Twenty-five out of 125 low-performing Head Start providers that went through a recompetition process to maintain federal funding have lost their entire service area, the Office of Head Start announced today.

Fourteen additional grantees will see their money split between new and existing providers, said Yvette Sanchez Fuentes, the director of the Head Start office, in a press call this morning. Eighty providers will continue to receive their existing funds.

In all, the Head Start office, which is housed in the U.S. Department of Health and Human Services, is negotiating with 160 prospective providers to cover the areas that were once served by the 125 organizations, she said. In six cases, the current Head Start grantee was the only one that applied for the federal funds, but the federal reviewers determined those programs did not meet quality standards. In those cases, the department plans to reopen the competition this spring, but allow the providers to continue operating for the time being.

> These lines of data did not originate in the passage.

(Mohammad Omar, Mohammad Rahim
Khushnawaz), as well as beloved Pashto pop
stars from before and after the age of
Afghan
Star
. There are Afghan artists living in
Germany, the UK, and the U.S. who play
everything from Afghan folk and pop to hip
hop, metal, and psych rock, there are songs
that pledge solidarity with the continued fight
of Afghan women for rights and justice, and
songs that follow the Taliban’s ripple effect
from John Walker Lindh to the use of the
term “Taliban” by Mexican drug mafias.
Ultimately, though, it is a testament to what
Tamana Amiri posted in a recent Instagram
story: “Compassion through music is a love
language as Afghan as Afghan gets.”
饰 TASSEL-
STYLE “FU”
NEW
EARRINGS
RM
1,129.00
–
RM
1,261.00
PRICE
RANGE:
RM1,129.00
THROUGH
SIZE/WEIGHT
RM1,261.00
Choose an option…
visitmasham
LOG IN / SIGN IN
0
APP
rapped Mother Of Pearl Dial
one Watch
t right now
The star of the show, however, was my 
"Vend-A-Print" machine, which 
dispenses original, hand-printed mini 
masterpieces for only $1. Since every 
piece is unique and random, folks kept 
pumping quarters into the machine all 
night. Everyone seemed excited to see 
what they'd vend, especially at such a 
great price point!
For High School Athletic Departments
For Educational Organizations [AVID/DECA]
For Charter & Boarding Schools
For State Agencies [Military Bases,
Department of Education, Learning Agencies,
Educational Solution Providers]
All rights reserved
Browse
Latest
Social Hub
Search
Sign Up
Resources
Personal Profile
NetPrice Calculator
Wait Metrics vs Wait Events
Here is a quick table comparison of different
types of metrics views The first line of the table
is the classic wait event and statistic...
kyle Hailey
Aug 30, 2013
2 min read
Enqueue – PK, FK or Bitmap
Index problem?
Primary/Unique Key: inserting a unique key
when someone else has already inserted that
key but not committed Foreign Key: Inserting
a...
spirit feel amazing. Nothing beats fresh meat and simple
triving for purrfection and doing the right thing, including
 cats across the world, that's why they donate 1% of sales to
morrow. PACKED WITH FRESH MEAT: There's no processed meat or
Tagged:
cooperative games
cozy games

The Head Start office announced in 2011 that 132 grant recipients would be required to recompete for funds, among them the Los Angeles County Office of Education, New Haven Public Schools in Connecticut, the City of Detroit, and the Pittsburgh school system. The final number, of 125 grant recipients evaluated, comes because some grants were removed for technical reasons, and others were entered into a separate “birth to five” pilot program.

The agency said in an email it did not have a list of Head Start providers whose contracts were not renewed, despite having a count of how many of those there are. Sara Mead, an associate partner at Bellwether Education Partners who specializes in early childhood education, noted that this is the first time the agency has ever gone through this process, which may account for some of the lack of clarity about the providers. (Mead writes Education Week‘s Policy Notebook blog, and today she wrote about Head Start, too.)

Even though some of the organizations asked to recompete are not on the list of those the Head Start office is currently negotiating with, it’s too soon to say those organizations lost their grant, said Ted Froats, a public affairs specialist with the Administration for Children and Families. That’s because the potential new grantees still have to agree to Head Start’s funding and service requirements.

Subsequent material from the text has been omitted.